_Exercise instructions_. Pictures are to be dropped from the copy. Retype the listing exactly.

_Supplied records_.
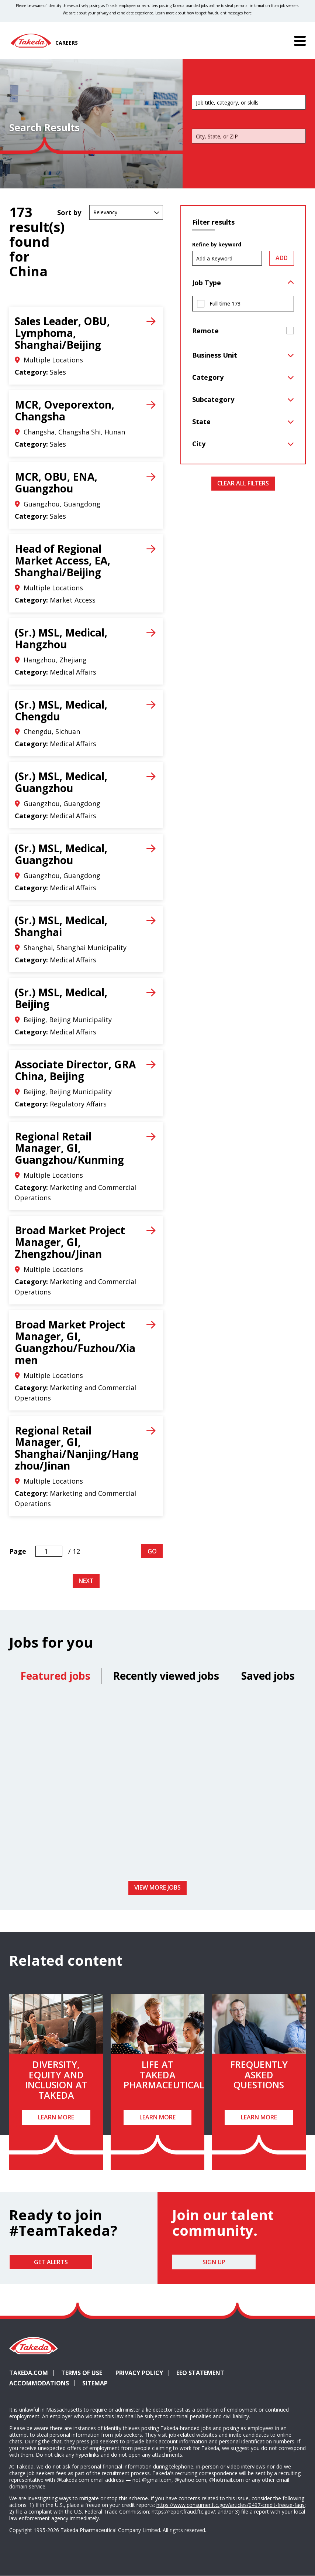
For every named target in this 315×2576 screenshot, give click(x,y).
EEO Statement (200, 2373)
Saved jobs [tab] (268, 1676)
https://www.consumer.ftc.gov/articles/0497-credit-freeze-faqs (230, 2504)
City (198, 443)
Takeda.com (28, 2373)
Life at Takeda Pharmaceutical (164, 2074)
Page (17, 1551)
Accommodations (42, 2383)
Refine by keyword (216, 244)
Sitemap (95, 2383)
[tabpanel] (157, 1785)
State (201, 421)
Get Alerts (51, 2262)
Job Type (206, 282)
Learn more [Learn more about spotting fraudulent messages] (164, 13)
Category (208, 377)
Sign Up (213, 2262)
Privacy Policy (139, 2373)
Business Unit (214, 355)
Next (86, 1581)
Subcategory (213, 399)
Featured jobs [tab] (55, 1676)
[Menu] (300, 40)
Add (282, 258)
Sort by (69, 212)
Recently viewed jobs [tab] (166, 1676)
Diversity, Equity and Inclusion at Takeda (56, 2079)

_Result_.
For every named target in this 315×2576 screenshot, give click(x,y).
EEO Statement (200, 2373)
Saved jobs [tab] (268, 1676)
https://www.consumer.ftc.gov/articles/0497-credit-freeze-faqs (230, 2504)
City (198, 443)
Takeda.com (28, 2373)
Life at Takeda Pharmaceutical (164, 2074)
Page (17, 1551)
Accommodations (42, 2383)
Refine by keyword (216, 244)
Sitemap (95, 2383)
[tabpanel] (157, 1785)
State (201, 421)
Get Alerts (51, 2262)
Job Type (206, 282)
Learn more [Learn more about spotting fraudulent messages] (164, 13)
Category (208, 377)
Sign Up (213, 2262)
Privacy Policy (139, 2373)
Business Unit (214, 355)
Next (86, 1581)
Subcategory (213, 399)
Featured jobs [tab] (55, 1676)
[Menu] (300, 40)
Add (282, 258)
Sort by (69, 212)
Recently viewed jobs [tab] (166, 1676)
Diversity, Equity and Inclusion at Takeda (56, 2079)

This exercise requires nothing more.